Schlechte Noten für Pflegeheime

Forscherin der Uni Bonn befragte Altenpfleger zu ihren Wünschen im Alter - Pflege als Fließband-Arbeit

Bonn. (sj) Altenpflegerinnen und -pfleger geben ihren Arbeitsstätten keine guten Noten. Mehr als 60 Prozent würden sich im Alter niemals freiwillig in ein Pflegeheim begeben. Das zeigt eine Studie der Universität Bonn, bei der die Wissenschaftler deutschlandweit erstmalig mehr als 100 Pfleger und leitende Angestellte von Pflegeheimen zu ihren Vorstellungen vom eigenen Leben im Alter befragten.

Hauptsächlicher Kritikpunkt der Beschäftigten: Aufgrund der Arbeitsüberlastung bleibe kaum noch Zeit, auf individuelle Wünsche der Heimbewohner einzugehen oder einfach einmal ein Schwätzchen mit ihnen zu halten. Die psychosoziale Komponente bleibe so weitgehend auf der Strecke, die Pflege verkomme mehr und mehr zur Fließband-Arbeit.

In ihrer Dissertation hat Christina Dymarczyk vom Wirtschaftssoziologischen Institut der Uni Bonn 102 Beschäftigte aus insgesamt acht verschiedenen Pflegeeinrichtungen in der Region Köln/Bonn zu ihren Vorstellungen vom eigenen Leben im Alter befragt. Lediglich ein Drittel konnte sich vorstellen, sich später selbst einmal in einem Altenheim pflegen zu lassen.

Die Heimpflege bekommt generell in der Bevölkerung keine große Anerkennung: "Acht von zehn Senioren sagen, sie würden nie in ein Heim gehen. Da existieren enorme Berührungsängste", relativiert die Wirtschaftssoziologin.

Dennoch ist auch sie von der hohen Quote überrascht, denn immerhin kannten die Befragten nicht nur die Probleme, sondern auch die Vorteile der Heimpflege aus eigener Erfahrung.

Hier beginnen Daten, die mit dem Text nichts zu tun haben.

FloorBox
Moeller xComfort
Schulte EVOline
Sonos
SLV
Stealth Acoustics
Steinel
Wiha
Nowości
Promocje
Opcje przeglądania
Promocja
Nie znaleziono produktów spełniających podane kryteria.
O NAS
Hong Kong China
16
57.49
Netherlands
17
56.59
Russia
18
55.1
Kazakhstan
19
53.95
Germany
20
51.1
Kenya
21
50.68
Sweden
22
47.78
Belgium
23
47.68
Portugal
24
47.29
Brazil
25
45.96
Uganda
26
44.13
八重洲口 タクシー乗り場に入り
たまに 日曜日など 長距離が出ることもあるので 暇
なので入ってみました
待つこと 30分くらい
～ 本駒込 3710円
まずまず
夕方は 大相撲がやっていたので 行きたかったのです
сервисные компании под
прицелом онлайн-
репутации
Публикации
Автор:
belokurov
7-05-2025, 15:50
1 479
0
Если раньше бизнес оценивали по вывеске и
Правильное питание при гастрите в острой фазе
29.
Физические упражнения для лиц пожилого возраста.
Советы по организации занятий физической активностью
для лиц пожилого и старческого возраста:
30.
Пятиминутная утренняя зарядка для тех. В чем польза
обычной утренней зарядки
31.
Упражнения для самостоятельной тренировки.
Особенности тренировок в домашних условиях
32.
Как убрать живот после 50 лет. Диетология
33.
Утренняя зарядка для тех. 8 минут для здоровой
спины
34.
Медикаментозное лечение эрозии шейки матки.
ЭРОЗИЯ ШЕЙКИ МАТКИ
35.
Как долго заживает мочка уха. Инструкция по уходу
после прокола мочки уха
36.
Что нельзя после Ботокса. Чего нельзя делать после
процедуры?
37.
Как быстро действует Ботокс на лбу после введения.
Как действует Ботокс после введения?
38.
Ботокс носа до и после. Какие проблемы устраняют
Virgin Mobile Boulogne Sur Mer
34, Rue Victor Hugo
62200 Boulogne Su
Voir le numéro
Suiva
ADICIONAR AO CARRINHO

Die Interviewpartner sollten sagen, welche Faktoren ihnen wichtig wären, wenn sie selbst im Altersheim gepflegt würden. "85 Prozent legten besonders Wert auf die psychosoziale Betreuung", erklärt Dymarczyk. Die Pfleger sollen sich also auch einmal Zeit für ein Gespräch nehmen oder individuelle Wünsche berücksichtigen.

"Manche Heimbewohner möchten zum Beispiel sonntags bestimmte Kleidungsstücke angezogen bekommen - ein Wunsch, der bei dem Zeitdruck in der Pflege oft unberücksichtigt bleibt", sagt die Wissenschaftlerin, die neben ihrem Studium lange Zeit selbst in Pflegeeinrichtungen gearbeitet hat.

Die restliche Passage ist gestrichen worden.